The Islanders have won the previous two games this season against the Rangers, each by 5-3 margins.

"I think their skill is really high," goalie Henrik Lundqvist said of the Islanders. "If you make mistakes they're pretty quick to make you pay for them. Especially their top line in their transition game, they're really strong, they can score a lot of goals so you have to respect that."

Lundqvist likely will have to make the biggest adjustment because of the lights at Yankee Stadium.

The view for a goalie in an outdoor game already is drastically different because of the long distance between the glass and the fans; now throw in the fact the lights will be shining in Lundqvist's face. It could pose some issues in seeing the puck but Lundqvist at least has some experience playing at night in a baseball stadium because the lights were on at Citizens Bank Park in Philadelphia for the 2012 Bridgestone NHL Winter Classic.

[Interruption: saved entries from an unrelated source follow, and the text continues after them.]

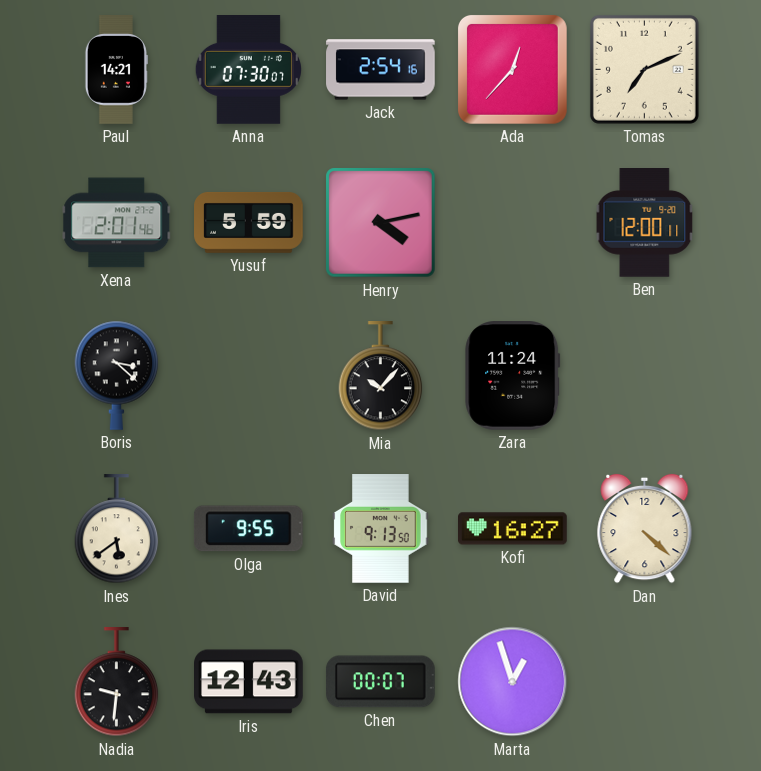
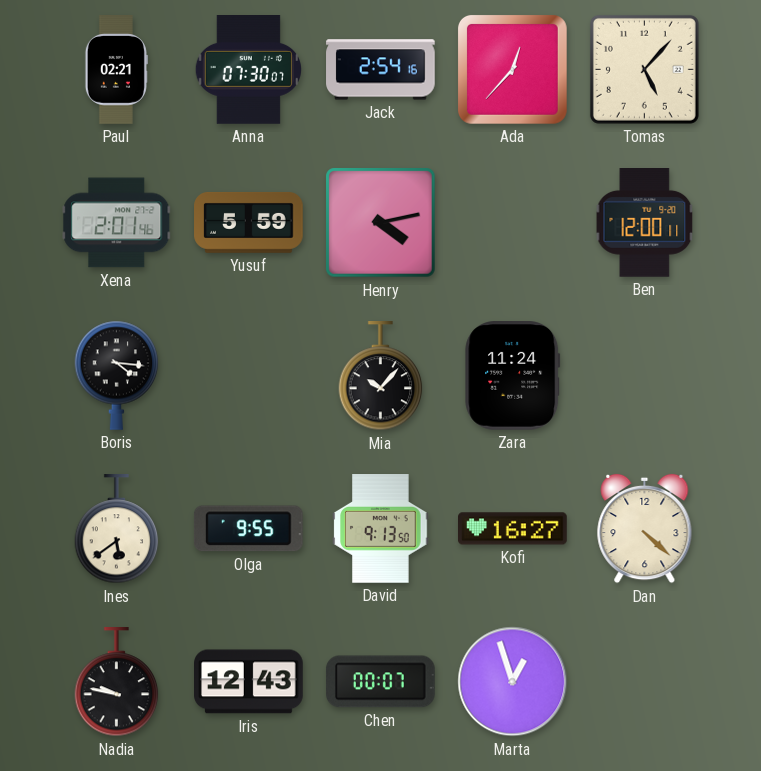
Paul: 14:21 -> 02:21
Tomas: 7:11 -> 5:07
Boris: 3:22 -> 4:16
Nadia: 9:31 -> 9:47
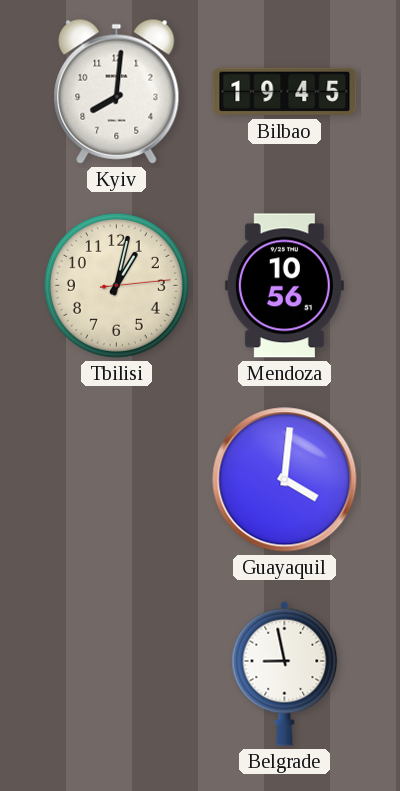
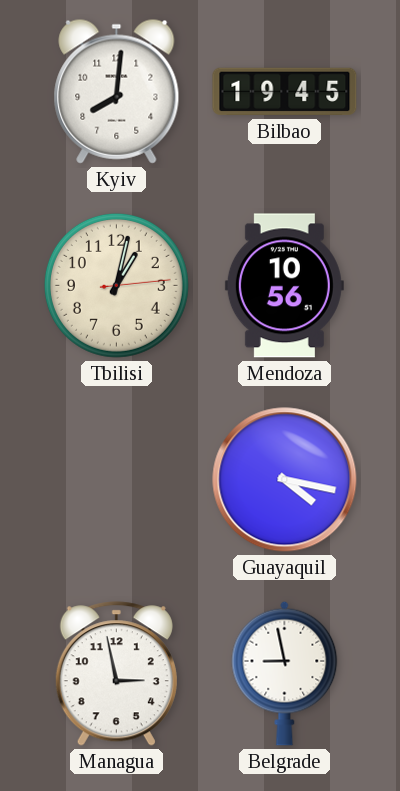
Guayaquil: 4:01 -> 4:17
Managua: none -> 2:58
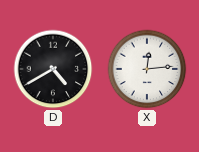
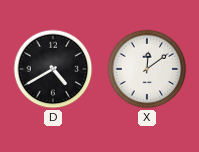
X: 12:14 -> 12:09
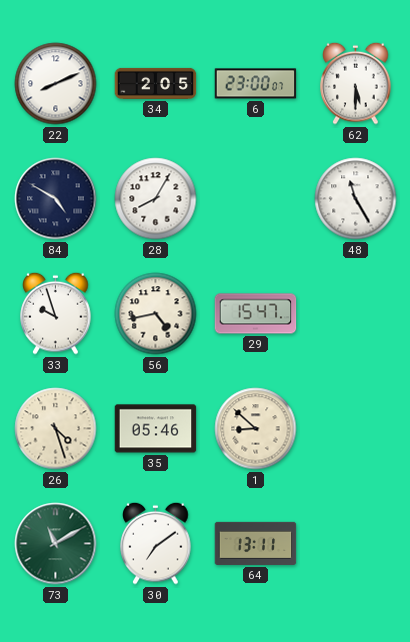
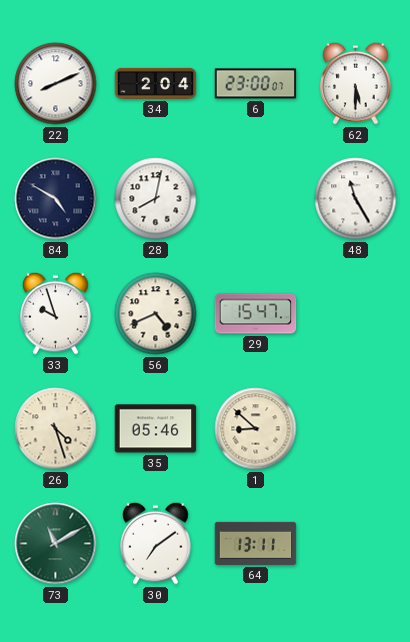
34: 2:05 -> 2:04
28: 8:05 -> 8:02
56: 4:43 -> 4:41
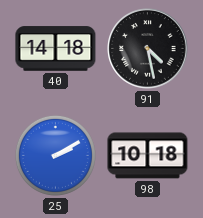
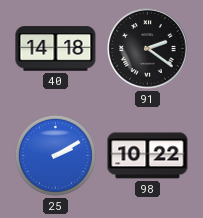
91: 4:28 -> 2:21
98: 10:18 -> 10:22
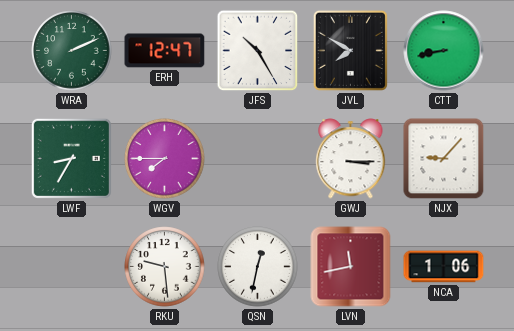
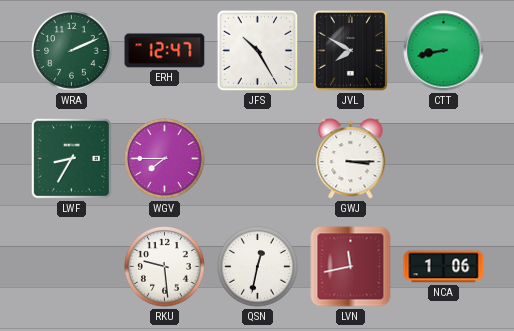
NJX: 9:07 -> none
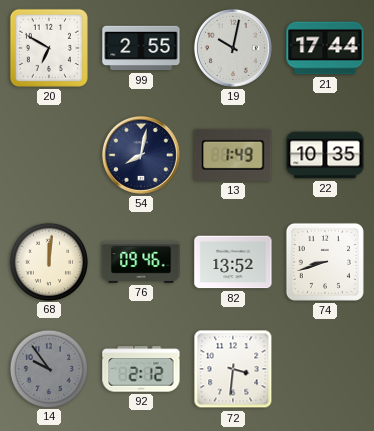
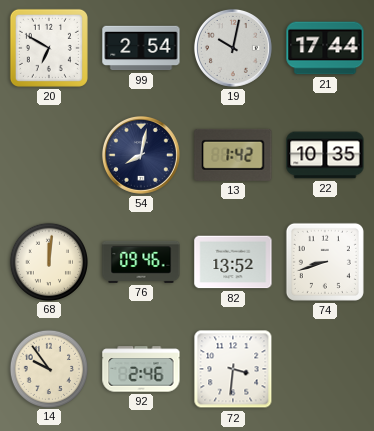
99: 2:55 -> 2:54
13: 1:49 -> 1:42
14 dial: grey -> cream
92: 2:12 -> 2:46
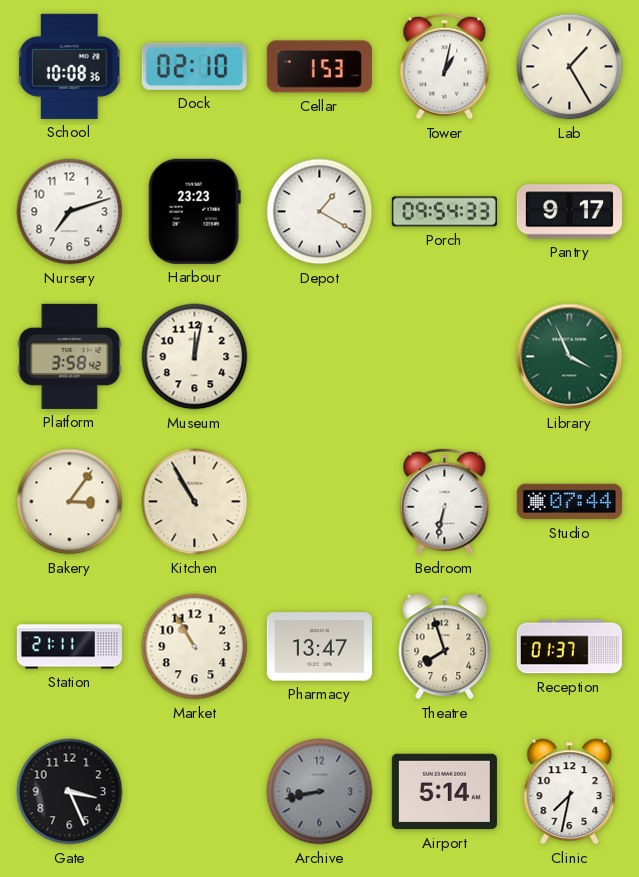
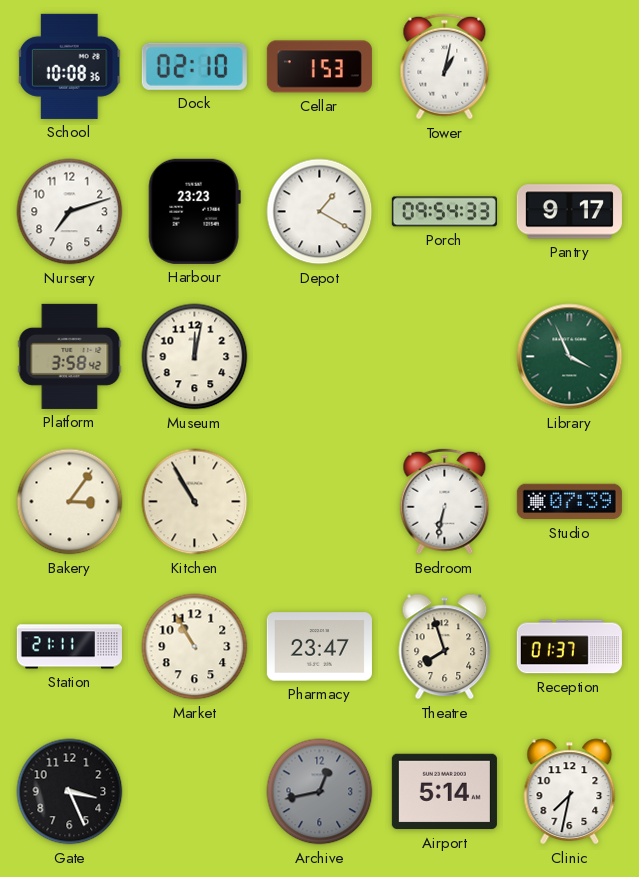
Lab: 1:25 -> none
Studio: 07:44 -> 07:39
Pharmacy: 13:47 -> 23:47
Archive: 8:43 -> 12:43
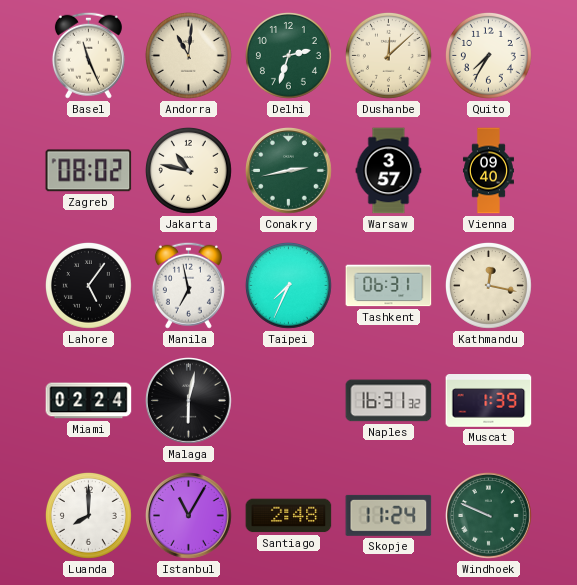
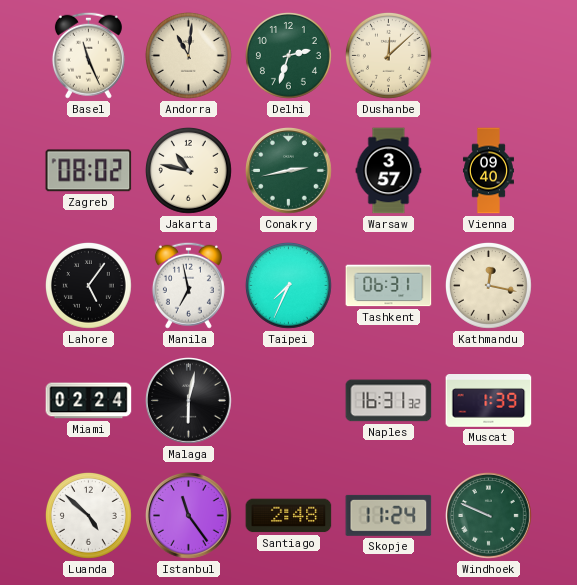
Quito: 7:35 -> none
Luanda: 8:00 -> 4:52
Istanbul: 11:05 -> 11:24
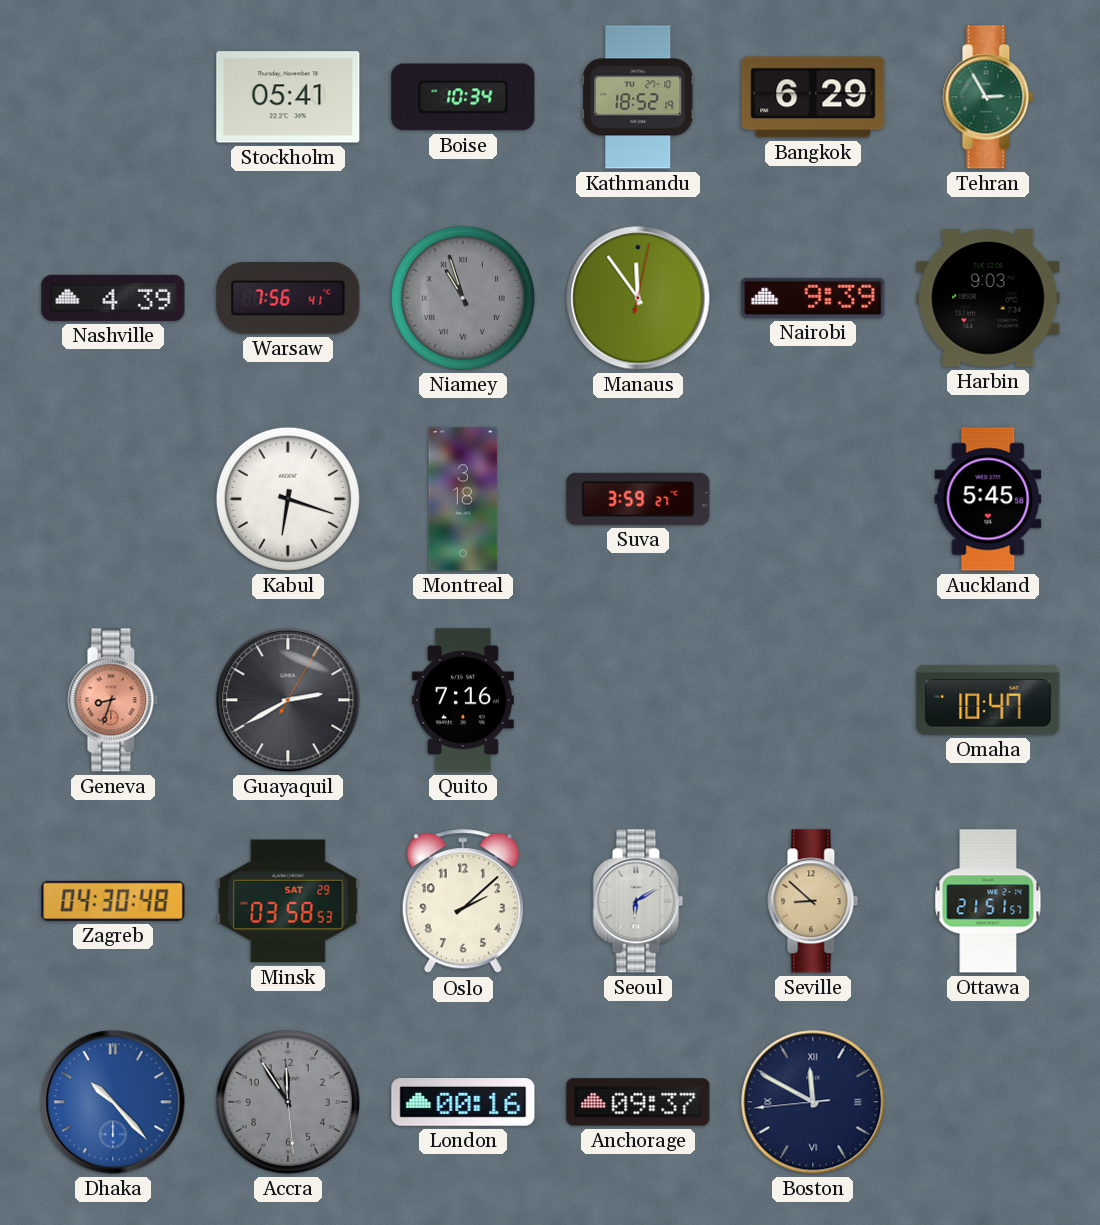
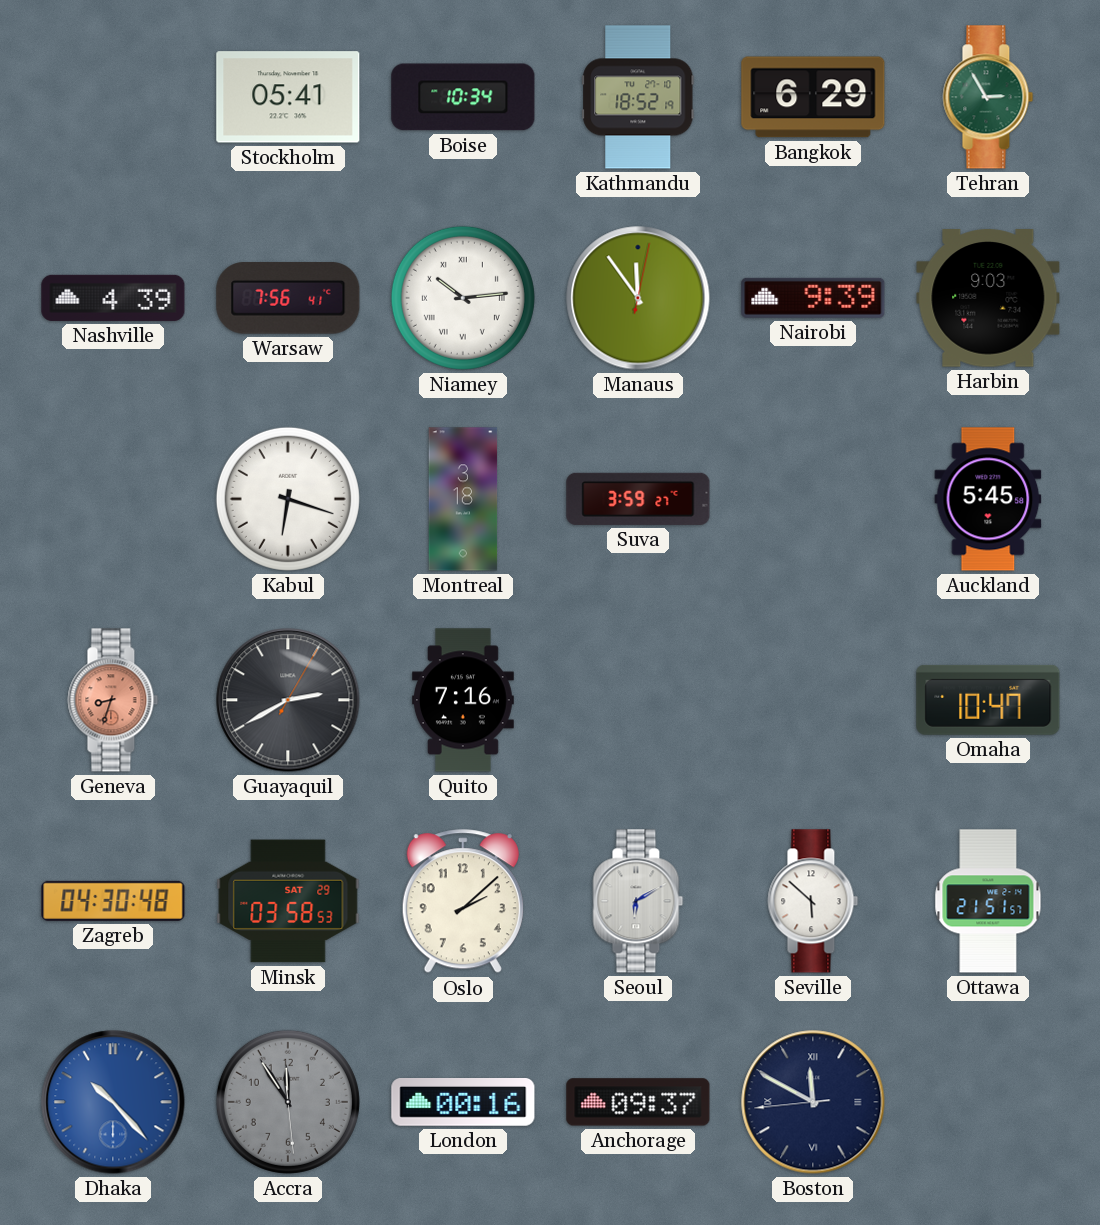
Niamey: 10:57 -> 10:14
Niamey dial: grey -> white
Seville: 8:52 -> 5:52
Seville dial: champagne -> white
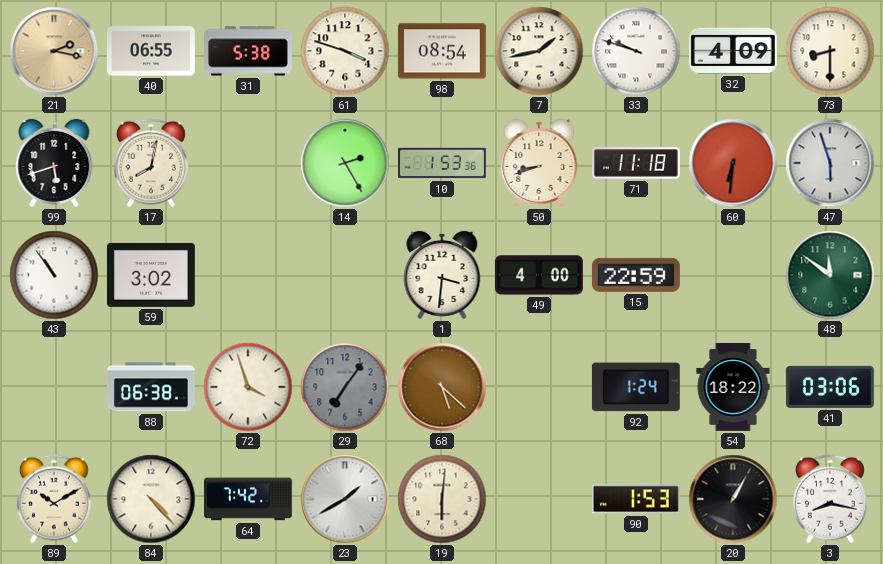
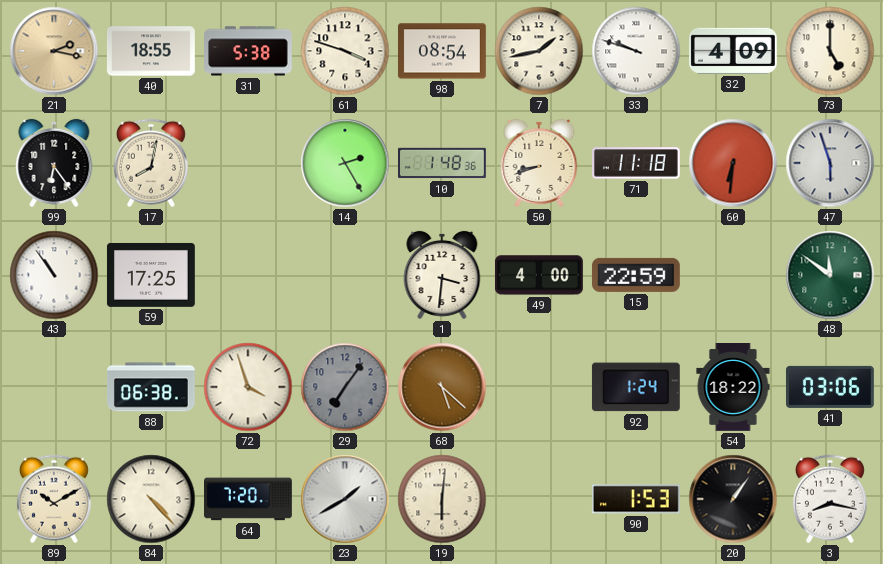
40: 06:55 -> 18:55
73: 8:30 -> 5:00
99: 5:42 -> 6:24
10: 1:53 -> 1:48
59: 3:02 -> 17:25
64: 7:42 -> 7:20
20: 1:05 -> 1:06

"You have lights coming more at you than compared to when you play inside and you have the lights coming straight down on the ice," Lundqvist said. "That is a little bit different, especially on the high shots because you look up and you get lights in your eyes."

The Rangers chose to practice indoors Tuesday so Lundqvist won't get to test his vision against the lights at Yankee Stadium until warm-ups Wednesday.

"The first couple of minutes when you walk out you try to adjust," he said. "I think in warm-ups you try to get used to the glass, the boards and the lights so hopefully when the game starts you don't think about it."

This won't be a case of same old, same old for the Rangers.

"You don't really know what to expect," captain Ryan Callahan said. "From the first, second to third period the conditions change so I think we're in the same boat as them. You have to get used to the conditions and the atmosphere."